You must pity her, but more, you must find her a husband. Aristone too seems desperate to marry. She holds none of the comfortable domesticity of Agatha, her fiery temperament matched by her intense good looks. Even you must admit she is intensely beautiful, and any man would be glad to have her, with a good dowry or no. She is adventurous and energetic, and you can tell she has come to despise her life on the farmstead. You are keenly aware that she must be married soon, or she will take matters into her own hands, and bring great shame to her family.

You plan on heading to Perion, the nearby village, to join the festivities there. You must, however, take some supplies with you.
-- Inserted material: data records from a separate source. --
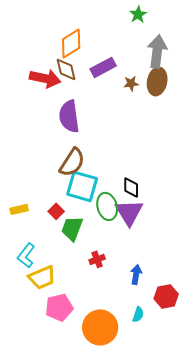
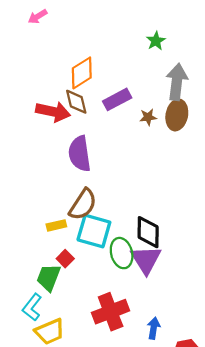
black diamond: (131, 187) -> (148, 232), size x1.4
yellow rectangle: (19, 209) -> (56, 225), moved
green trapezoid: (72, 228) -> (49, 277), moved
red cross: (97, 259) -> (111, 312), size x2.0

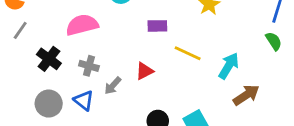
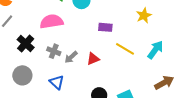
cyan arrow: (229, 66) -> (155, 50), moved
gray arrow: (113, 86) -> (71, 57), moved
blue triangle: (84, 100) -> (57, 82), moved

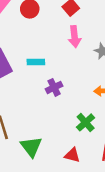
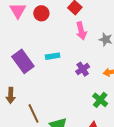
purple cross: (54, 87) -> (83, 69), moved

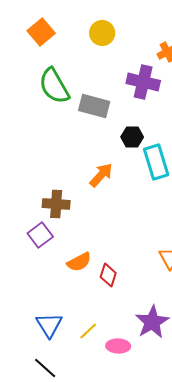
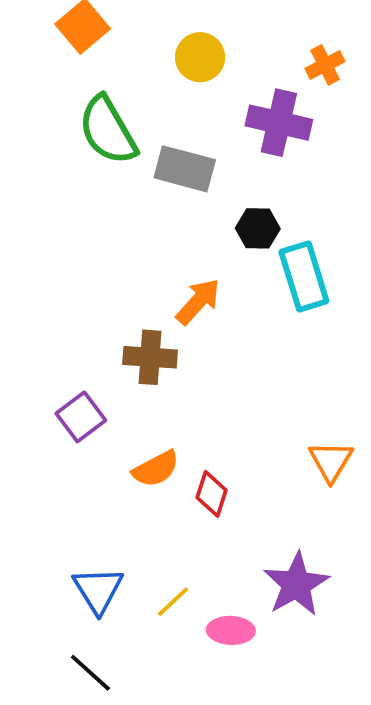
yellow circle: (102, 33) -> (200, 57), moved
brown cross: (56, 204) -> (150, 357), moved

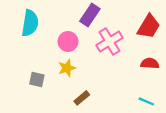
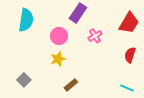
pink cross: (109, 41) -> (95, 36), size x0.6
red semicircle: (150, 63) -> (130, 55), turned -77
gray square: (37, 80) -> (24, 80), moved, turned 32

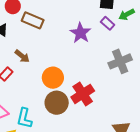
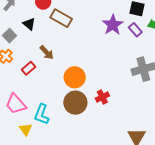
purple star: (80, 33) -> (113, 25), moved
red cross: (83, 94) -> (102, 97), size x0.6

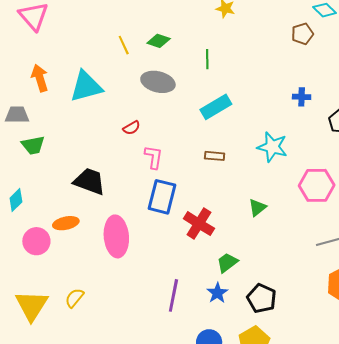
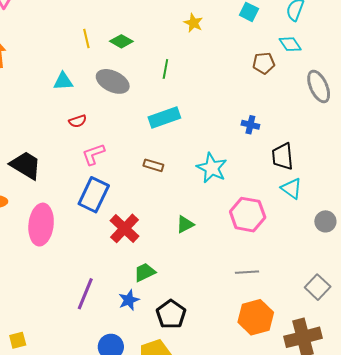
cyan triangle: (86, 86) -> (63, 81), moved, size x0.6
pink L-shape: (154, 157) -> (93, 154), turned -130

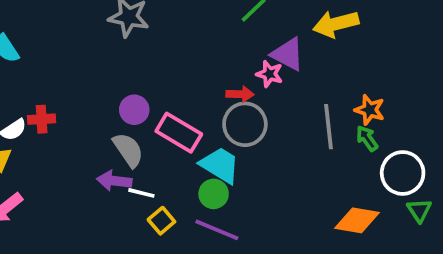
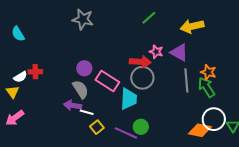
purple triangle: (288, 54) -> (179, 52), moved
red arrow: (240, 94) -> (140, 62), size x1.5
green arrow: (367, 138) -> (206, 87), size x1.5
cyan trapezoid: (220, 165) -> (129, 99), turned 60
white circle: (403, 173) -> (214, 119), moved
green circle: (214, 194) -> (141, 127), moved

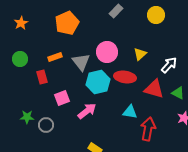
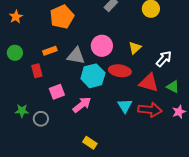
gray triangle: (81, 62) -> (76, 56), turned -42
cyan triangle: (130, 112) -> (125, 106), turned 49
red arrow: (148, 129) -> (150, 110), moved, turned 85

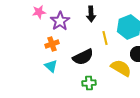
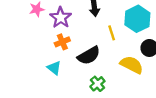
orange cross: (52, 44) -> (62, 42), moved
green cross: (89, 83) -> (97, 84), turned -32

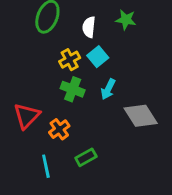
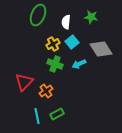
cyan arrow: (108, 89) -> (79, 64), turned 40
gray diamond: (141, 116) -> (101, 49), moved
green rectangle: (86, 157) -> (57, 114), moved

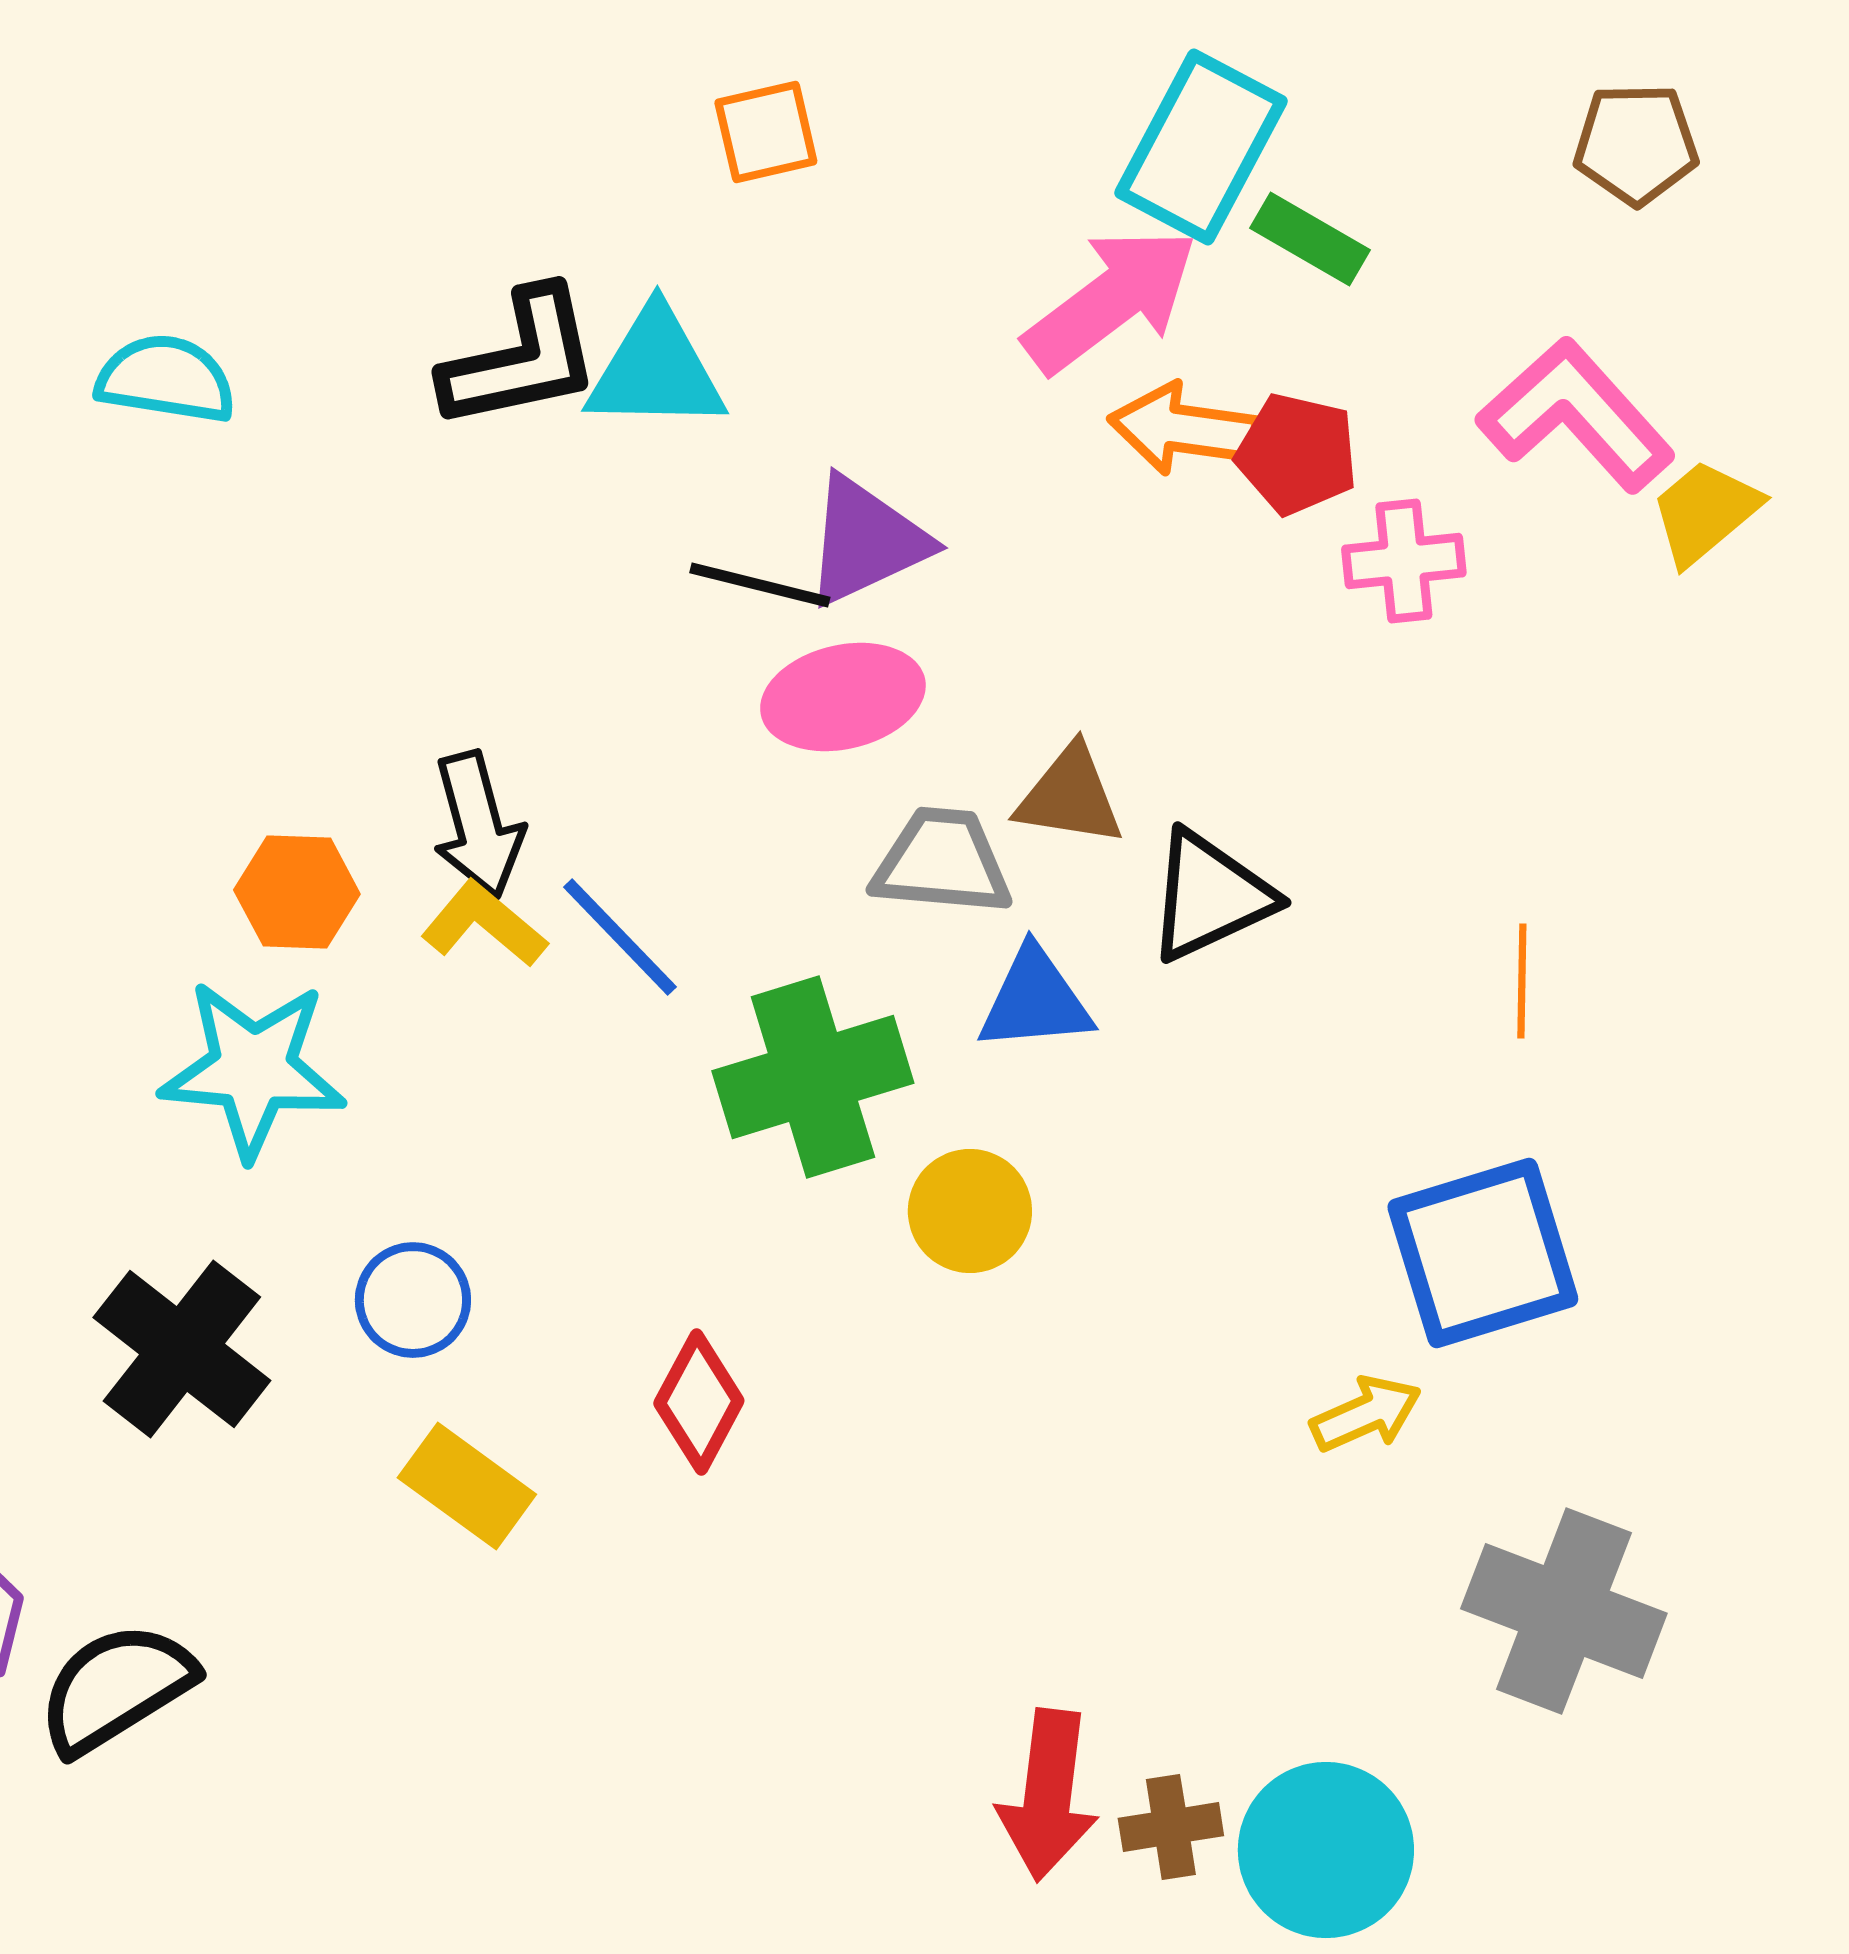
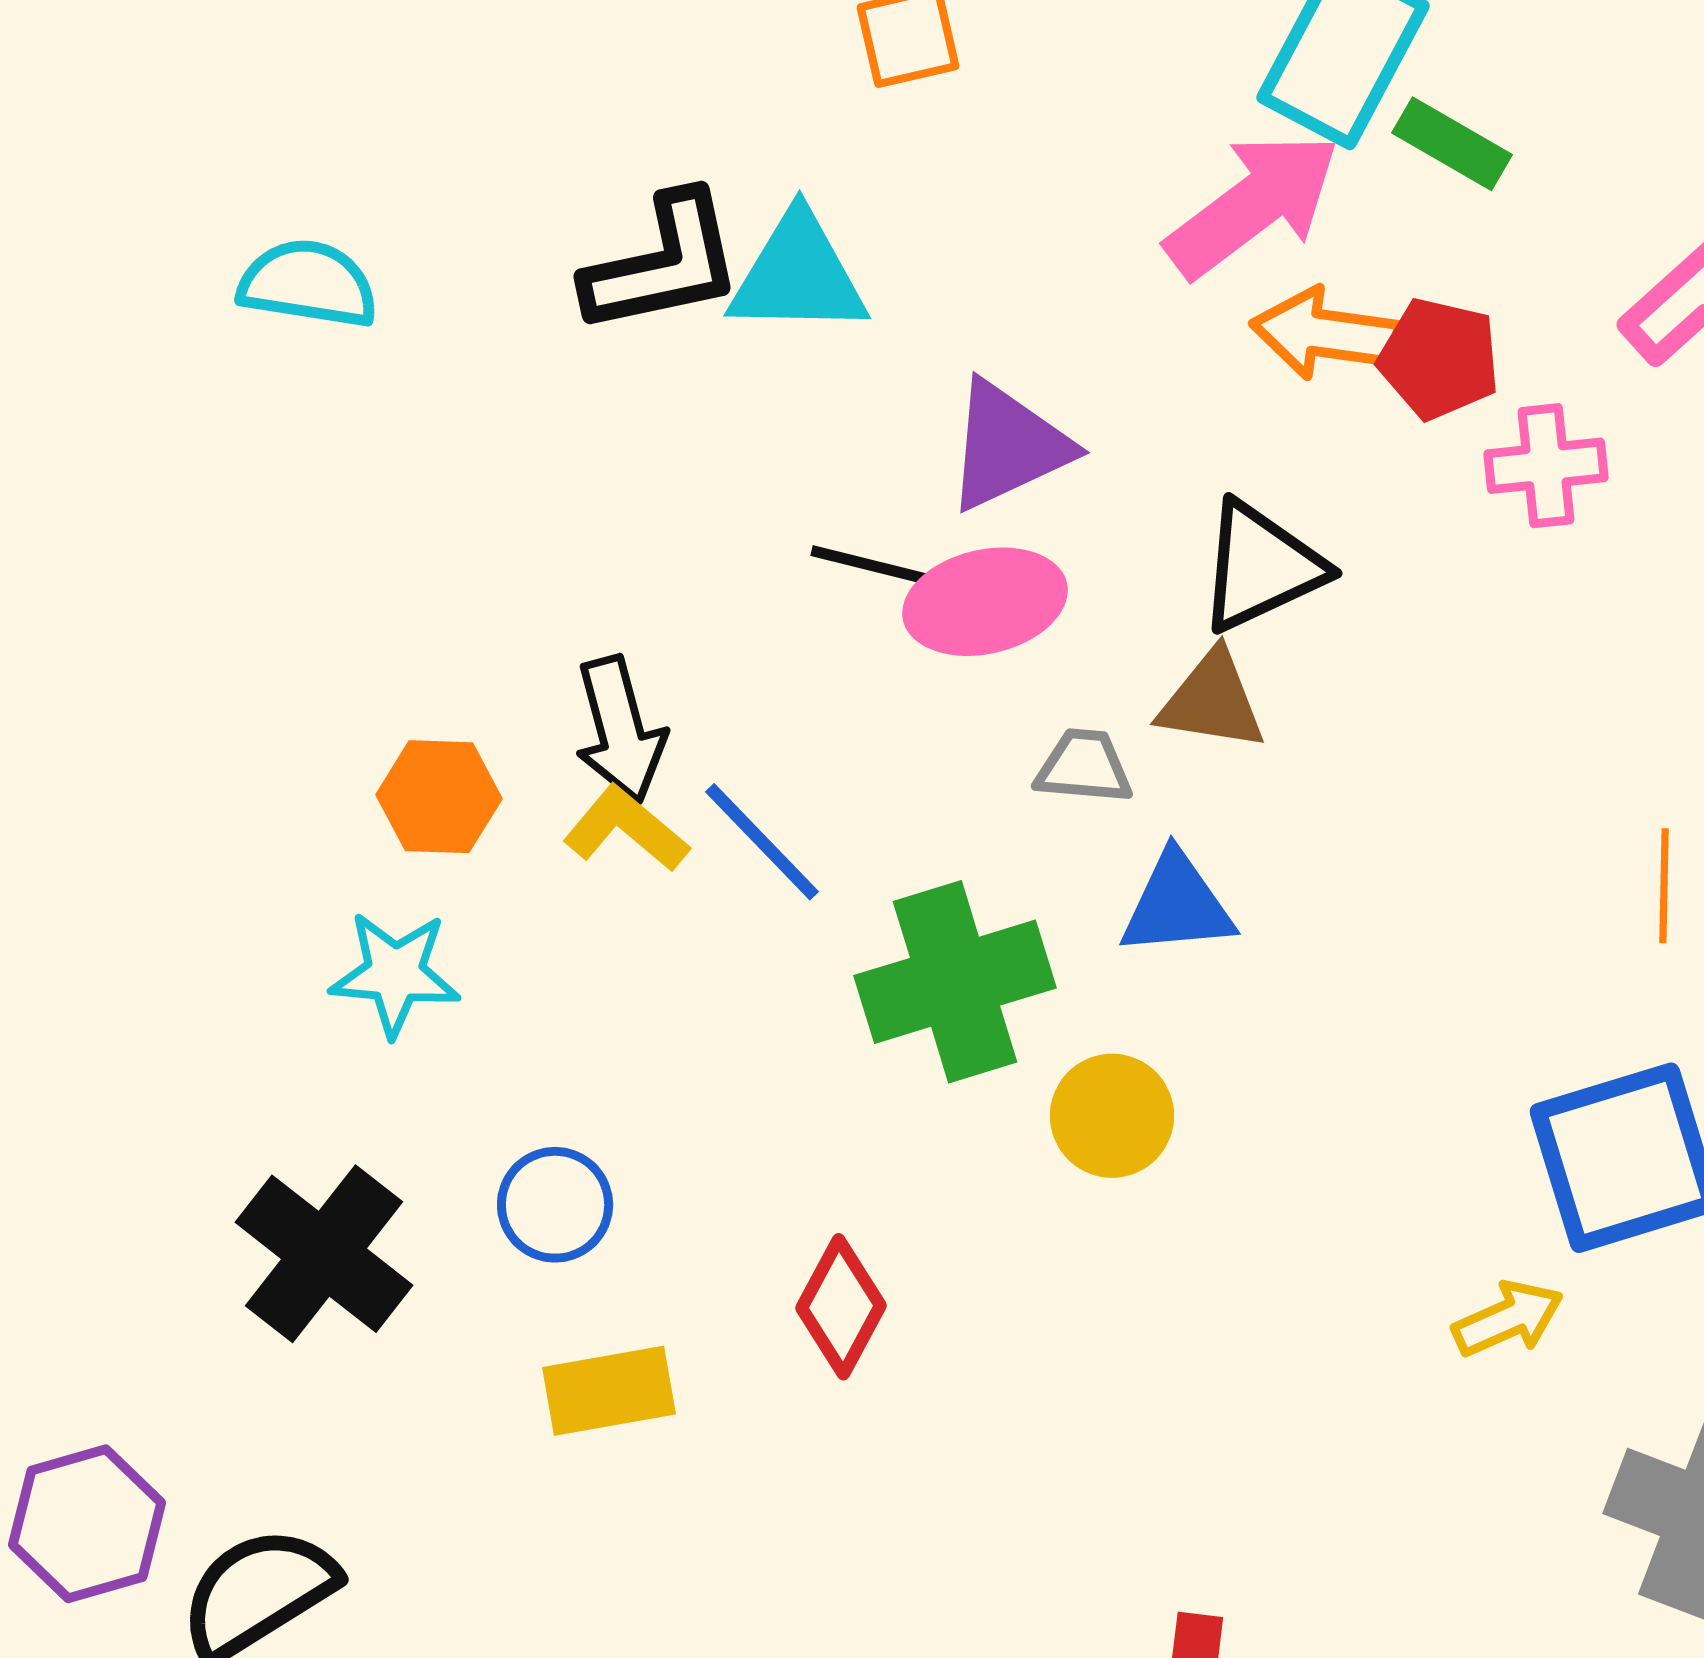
black line: (760, 585) -> (881, 568), moved
gray trapezoid: (942, 862) -> (1084, 767), size x0.7
black triangle: (1210, 896) -> (1261, 567), moved
cyan star: (253, 1069) -> (395, 974), size x0.7
yellow rectangle: (467, 1486) -> (609, 1391), turned -46

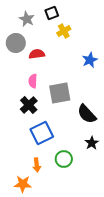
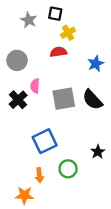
black square: (52, 13) -> (55, 14), turned 32
gray circle: (16, 43) -> (17, 60), moved
red semicircle: (37, 54) -> (58, 52), moved
black cross: (29, 105) -> (18, 100), moved
black semicircle: (87, 114) -> (92, 100), moved

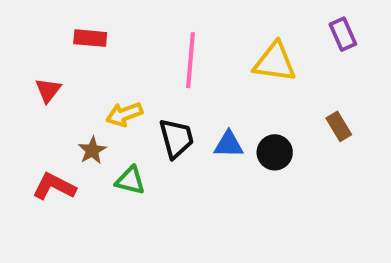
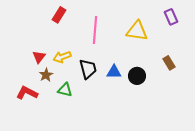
red rectangle: (90, 38) -> (59, 15), moved, turned -63
red triangle: (48, 90) -> (39, 57), moved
>You must take a sacrifice or offering to Dionysius for the Anthesteria, and it is considered in poor faith not to bring wine.

>What will you do?
>>
>>1782007
lets bring one agora of wine and an old sheep that isn't breading.
>>
>>1782007
Two jugs of wine and a healthy sheep
>>
>>1782131
seconding
>>
Don't forget to bring some of the older cheese
>>
>>1782131
now that I think about it, lets also bring one wheel of soft cheese and some hard cheese, and use the soft one to get connections with people.
>>
>>1782222
this plus keep on the lookout for respectable looking mates for ourselves and our sisters
>>
Hmmm
I kinda don't wanna get rid of Agatha so soon, she seems to do pretty well in the farm
Maybe convince her future partner to come live with us?
>>
>>1779505
Proto pizza existed a long time among the Greeks and Romans. It was very popular among soldiers who would use their shields to cook the flatbread with some toppings on it.


>>1779560
So long as we could theoretically notice certain things. Like say how dead things when buried near plants results in better plant growth. This is something we could notice and think on IC.

From there with a bit of work we figure out fertilizer.

Rotation farming meanwhile we can figure out simply that when using the same field over and over again. The crops don't grow so well and are much more liable to pests if its always the same kind of crop.

>>1781549
Some kind of project would be good but I really don't know what.

>>1782355
I'll back this. That soft cheese should hopefully prove popular.
>>
>>1782424
We want her husband to be someone with a home, not a tramp.